Node details dashboard has missing metrics with containerd #2800

wyb1 · 2020-08-31T15:42:49Z

How to categorize this issue?

/area monitoring
/kind bug
/priority normal

What happened:
The node details dashboard has missing metrics when the shoot is configured to use containerd.
Network I/O pressure is missing and the system service usage is also missing.

What you expected to happen:
The dashboard should contain the data. Example with docker:

How to reproduce it (as minimally and precisely as possible):
Create a shoot with

cri: 
  name: containerd

check the node details dashboard and see the missing data.

Anything else we need to know?:

Environment:

Kubernetes version (use kubectl version): 1.18.5
Cloud provider or hardware configuration: aws

The text was updated successfully, but these errors were encountered:

danielfoehrKn · 2020-09-11T09:49:36Z

Containerd exposes a configurable prometheus compatible metrics endpoint (not part of the default config.toml) that we do not set yet.
Other than that it should expose the default metrics via CRI for each container & per pod ContainerStats

CpuUsage cpu = 2;
// Memory usage gathered from the container.
MemoryUsage memory = 3;
// Usage of the writable layer.
FilesystemUsage writable_layer = 4;

Not sure if containerd even exposes Network IO - would need some more investigation.
I can take a look at it when focusing on the Container Runtime topic in the future - though blocked with quality focus atm.

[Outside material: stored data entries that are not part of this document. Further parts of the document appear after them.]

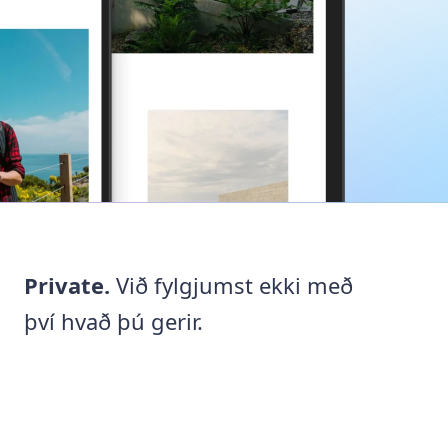
Private.
Við fylgjumst ekki með
því hvað þú gerir.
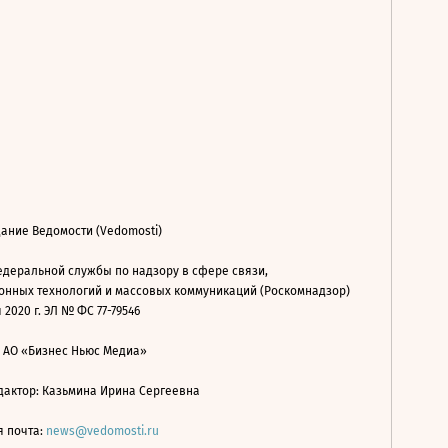
ание Ведомости (Vedomosti)
деральной службы по надзору в сфере связи,
нных технологий и массовых коммуникаций (Роскомнадзор)
 2020 г. ЭЛ № ФС 77-79546
: АО «Бизнес Ньюс Медиа»
дактор: Казьмина Ирина Сергеевна
я почта:
news@vedomosti.ru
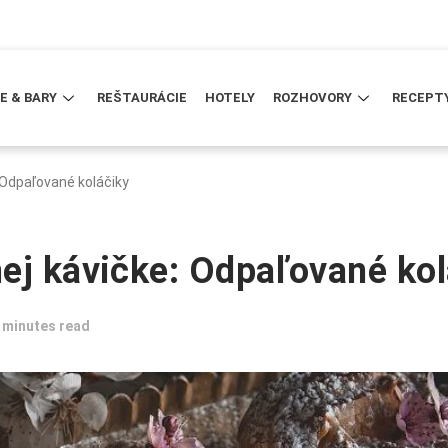
E & BARY
REŠTAURÁCIE
HOTELY
ROZHOVORY
RECEPT
 Odpaľované koláčiky
ej kávičke: Odpaľované kol
 minutes read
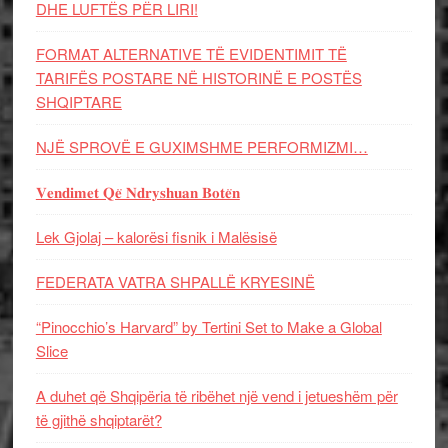
DHE LUFTЁS PЁR LIRI!
FORMAT ALTERNATIVE TË EVIDENTIMIT TË
TARIFËS POSTARE NË HISTORINË E POSTËS
SHQIPTARE
NJË SPROVË E GUXIMSHME PERFORMIZMI…
𝐕𝐞𝐧𝐝𝐢𝐦𝐞𝐭 𝐐𝐞̈ 𝐍𝐝𝐫𝐲𝐬𝐡𝐮𝐚𝐧 𝐁𝐨𝐭𝐞̈𝐧
Lek Gjolaj – kalorësi fisnik i Malësisë
FEDERATA VATRA SHPALLË KRYESINË
“Pinocchio’s Harvard” by Tertini Set to Make a Global
Slice
A duhet që Shqipëria të ribëhet një vend i jetueshëm për
të gjithë shqiptarët?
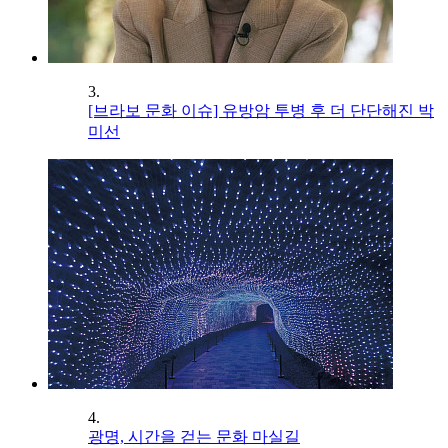
3.
[브라보 문화 이슈] 유방암 투병 후 더 단단해진 박
미선
4.
광명, 시간을 걷는 문화 마실길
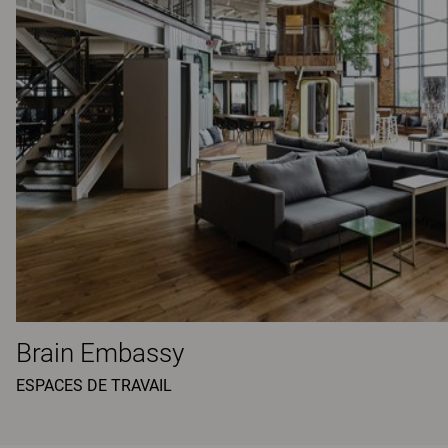
Brain Embassy
ESPACES DE TRAVAIL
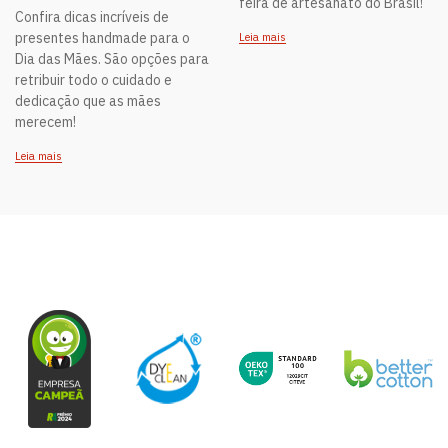
feira de artesanato do Brasil!
Confira dicas incríveis de
presentes handmade para o
Leia mais
Dia das Mães. São opções para
retribuir todo o cuidado e
dedicação que as mães
merecem!
Leia mais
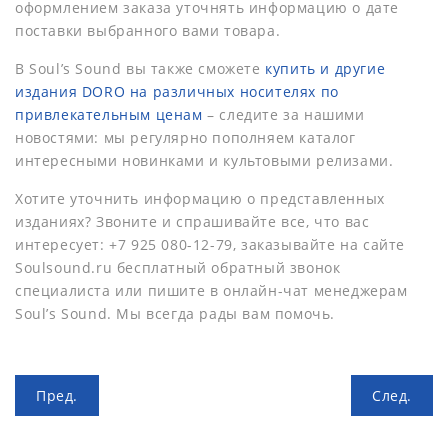
оформлением заказа уточнять информацию о дате
поставки выбранного вами товара.
В Soul’s Sound вы также сможете
купить и другие
издания DORO на различных носителях по
привлекательным ценам
– следите за нашими
новостями: мы регулярно пополняем каталог
интересными новинками и культовыми релизами.
Хотите уточнить информацию о представленных
изданиях? Звоните и спрашивайте все, что вас
интересует: +7 925 080-12-79, заказывайте на сайте
Soulsound.ru бесплатный обратный звонок
специалиста или пишите в онлайн-чат менеджерам
Soul’s Sound. Мы всегда рады вам помочь.
Пред.
След.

rfranzke · 2021-01-20T08:51:02Z

Any plans to mitigate this issue @wyb1 @danielfoehrKn ?

danielfoehrKn · 2021-01-20T16:03:54Z

Still working on other issues - but I intend to pick it up when picking up ContainerRuntimes again. Otherwise @wyb1 might take a look

rfranzke · 2022-01-14T13:24:55Z

/ping @wyb1 @istvanballok

gardener-robot · 2022-01-14T13:24:58Z

@istvanballok, @wyb1

Message

/ping @wyb1 @istvanballok

istvanballok · 2022-02-01T06:43:45Z

My latest info is that the cadvisor component is (currently) not exposing some metrics if the container runtime is containerd. This is the reason why the panels are empty on the screenshot above. cc @voelzmo

gardener-ci-robot · 2022-03-30T13:59:24Z

The Gardener project currently lacks enough active contributors to adequately respond to all issues and PRs.
This bot triages issues and PRs according to the following rules:

After 90d of inactivity, lifecycle/stale is applied
After 30d of inactivity since lifecycle/stale was applied, lifecycle/rotten is applied
After 30d of inactivity since lifecycle/rotten was applied, the issue is closed
You can:
Reopen this issue or PR with /reopen
Mark this issue or PR as fresh with /remove-lifecycle rotten

/close

gardener-prow · 2022-03-30T13:59:29Z

@gardener-ci-robot: Closing this issue.

In response to this:

The Gardener project currently lacks enough active contributors to adequately respond to all issues and PRs.
This bot triages issues and PRs according to the following rules:

After 90d of inactivity, lifecycle/stale is applied

After 30d of inactivity since lifecycle/stale was applied, lifecycle/rotten is applied

After 30d of inactivity since lifecycle/rotten was applied, the issue is closed
You can:

Reopen this issue or PR with /reopen

Mark this issue or PR as fresh with /remove-lifecycle rotten

/close

Instructions for interacting with me using PR comments are available here. If you have questions or suggestions related to my behavior, please file an issue against the kubernetes/test-infra repository.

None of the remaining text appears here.